While Filming Close, Director Lukas Dhont Found His Own Kind of Catharsis

by Kyle Turner

A photo of director Lukas Dhont
Photograph by Getty; image treatment by Ashley Peña.

Confronting gender norms and how they impact relationships, bonding, and intimacy are at the forefront of the mainstream consciousness—so much so that the topic has served as subject matter for countless new films, like The Banshees of Inisherin and Everything Everywhere All at Once. The director Lukas Dhont is attacking these issues head-on with his Cannes Award-winning drama Close. His camera bound tightly to the relationship between two young boys, Léo (Eden Dambrine) and Rémi (Gustav De Waele), Dhont tracks the torrid changes in their dynamic as their intimacy becomes vulnerable to public scrutiny at school.

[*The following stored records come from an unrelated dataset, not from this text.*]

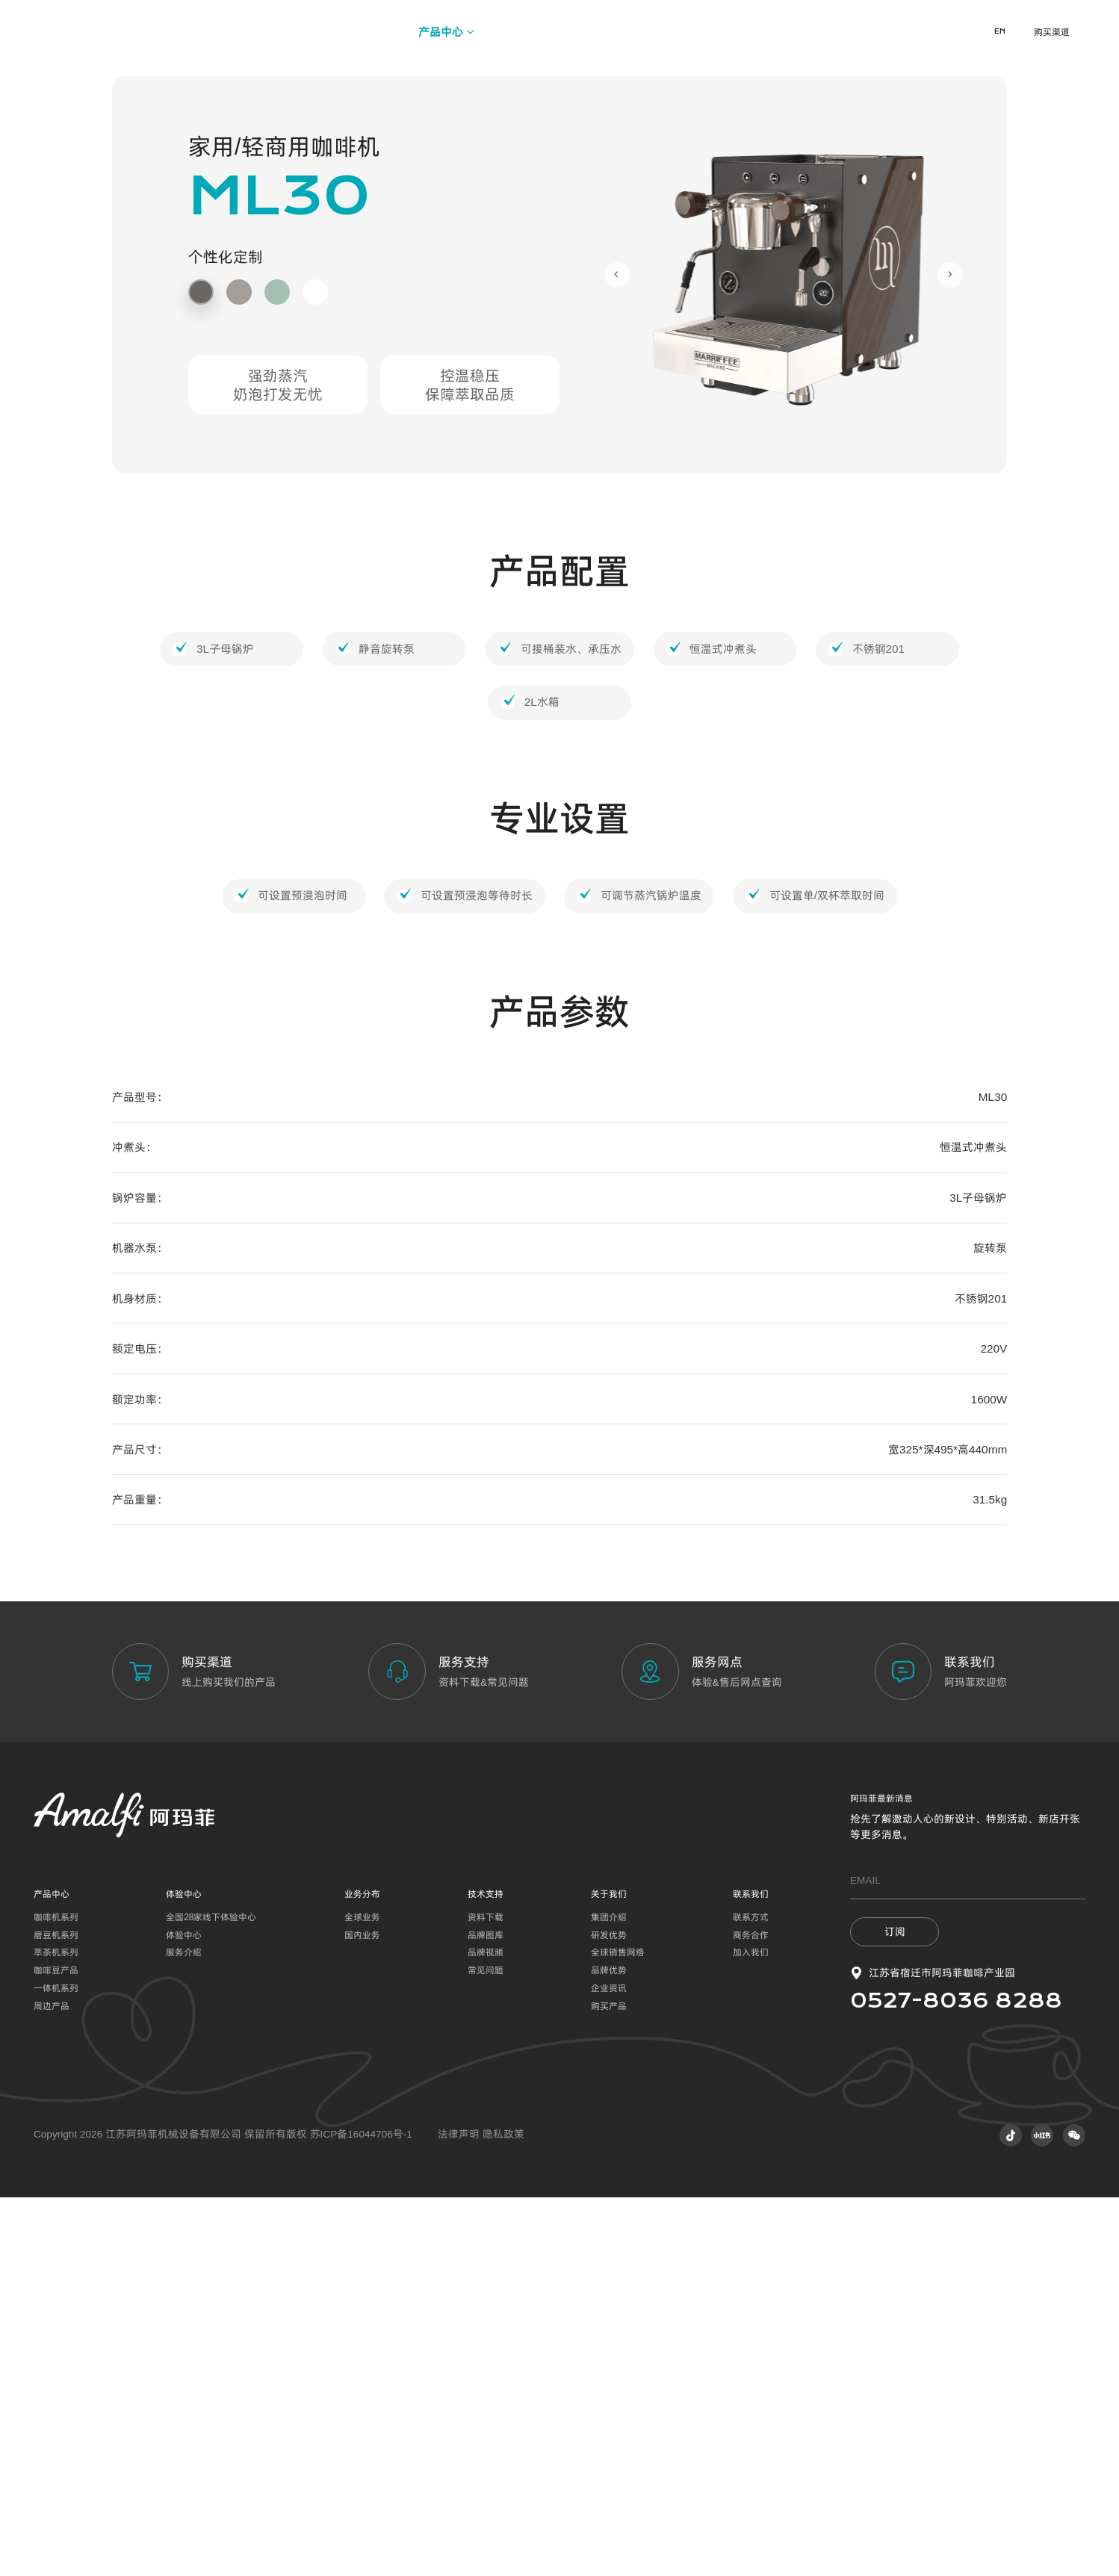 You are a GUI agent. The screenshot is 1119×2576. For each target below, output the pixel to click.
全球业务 (362, 2296)
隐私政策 (503, 2513)
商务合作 (751, 2314)
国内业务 (362, 2314)
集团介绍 (609, 2296)
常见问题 (485, 2349)
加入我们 (751, 2332)
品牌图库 (485, 2314)
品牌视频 (485, 2332)
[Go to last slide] (617, 653)
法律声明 (460, 2513)
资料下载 (485, 2296)
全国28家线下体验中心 (211, 2296)
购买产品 (609, 2385)
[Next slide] (950, 653)
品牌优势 (609, 2349)
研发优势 (609, 2314)
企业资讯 (609, 2367)
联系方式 (751, 2296)
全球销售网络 (618, 2332)
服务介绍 (184, 2332)
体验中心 (184, 2314)
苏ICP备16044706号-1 (361, 2513)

Flush with intensity, florid colors, and a ravishing soundscape, Close represents another notch in the young Belgian filmmaker’s belt of movies intent on interrogating the precarious lines between desire and self-knowledge, and the things interrupting those journeys. W magazine spoke with Dhont about the film, his path to catharsis, and why crying is harder to make happen than you think.

What part of your own childhood did you try to imbue in Close?

There was this moment in time, that fragile age when caution is thrown to the wind, when I started to distance myself from male friends, because I began to fear intimacy. For the longest time, I had the feeling that that was something only felt by me. A friend of mine gave me a book called Deep Secrets: Boys’ Friendships and the Crisis of Connection, research done among 150 boys from different backgrounds and cultures, by American psychologist Niobe Way. In that moment, I realized so many young men have pushed away and have been pushed away. And I felt like expressing myself, finally. I wanted to find a cinematic translation for this epidemic of loneliness when it comes to masculinity.

Was it cathartic to confront these emotions as an adult?

I’m thinking of it more as a collective thing that binds the people who watch this film. The wounds that are shown in the film are, I think, deeply universal. We have all been in friendship and have felt the heartbreak of friendship.

When you were approaching this material and trying to develop a visual and cinematic language, where did you start? I was very much struck, especially by the first 10 or 15 minutes, when you’re right in the middle of their friendship.

I wanted the very first 15 minutes of this film to be a short film within a feature. It [takes place during] this state of childhood friendship where love doesn’t have to have a name yet, where we run freely.

What was the last movie you watched?

Holy Spider by Ali Abbasi.

What was the last thing that made you cry?

Reunion by Fred Uhlman. It’s a beautiful book about two boys; one is German and the other one is Jewish. It’s set during that crucial moment in time, and they share a beautiful friendship until the moment that the one boy starts to realize there’s this opposition against Jewish people. The last page of that book makes me sob. I also have to say that the last episode of Maid, this Netflix show, made me ugly cry very recently.

Are you an easy crier at the movies or while watching TV?

Constantly! I cry easily.

I cry all the time. Like, I cried at The Lobster.

Who doesn’t cry at The Lobster?

People who have no heart! Do you think that easy emotionality has shaped your sensibilities?

Emotionality is often something that we put under intelligence; we put the language of the heart under the language of the head. I think it’s actually really difficult to make people feel honest, authentic emotions. Because from the moment that it feels constructed, I’m out of there—like, I’m gone, ciao.

Eden Dambrine, Lukas Dhont, and Gustav De Waele attend opening ceremony for the International Film Fest Gent festival on October 11, 2022 in Gent, Belgium.

Photo by Sylvain Lefevre/Getty Images

The best thing a movie can do is make you feel and think.

I hope Close does that.

Yes, absolutely. I actually saw Close on a date.

Oh, okay. And how did the date go?

It was interesting seeing it through his eyes, since it deals with youth and masculinity. Do you like going to see movies on dates?

I remember going to see Phantom Thread on a date; the power balance in that relationship was interesting to experience as date material. Sparks were immediate—very necessary and urgent conversations [took place].